Letter No 11c by Mike Allott: back to directory

 

21 September 2004

Sir

One and the same [Lib dems and the orange book]

I am an ordinary member of the Labour Party, but if I had been active in politics during the 1980s I would undoubtedly have joined Roy Jenkins's breakaway Social Democratic Party, and would by now be a Lib Dem.

In the end I was activated by the social democracy of New Labour, on a prospectus that could easily have been written by Jenkins himself. Consequently I have always seen the Lib Dems as political soulmates, as indeed did the Labour leadership prior to the unexpected landslide win in 1997.

However, since then it is ironic that many of the rank and file - in both Labour and the Lib Dems - seem to be yearning for Utopia. The Orange Book, a Lib Dem political makeover, generally well received by the media, rediscovers a liberal belief in market mechanisms and consumer power.

These are also New Labour beliefs (if we are to accept as true our revised party constitution). And they are also Thatcherite beliefs - as Jo Grimond declared in the 1980s (which David Laws, deputy Lib Dem Treasury spokesman quotes in The Orange Book): "Much of what Mrs Thatcher and Sir Keith Joseph say and do is in the mainstream of liberal philosophy."

It is reassuring for those who believe in a Left-of-centre consensus that the modernisers within the Lib Dems are assuming greater influence within the party.
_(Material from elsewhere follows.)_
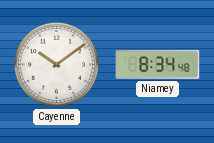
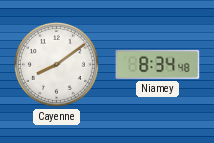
Cayenne: 10:09 -> 8:09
It is also reassuring that there is a growing intellectual conscience around the centre of British politics that will preserve the economic benefits of 1980s liberalism, as part of a wider social reform.

So, what do the Lib Dems really stand for? Essentially the same as New Labour - and not all that different to the (electable) wing of the Conservatives. It's called the Thatcherite consensus.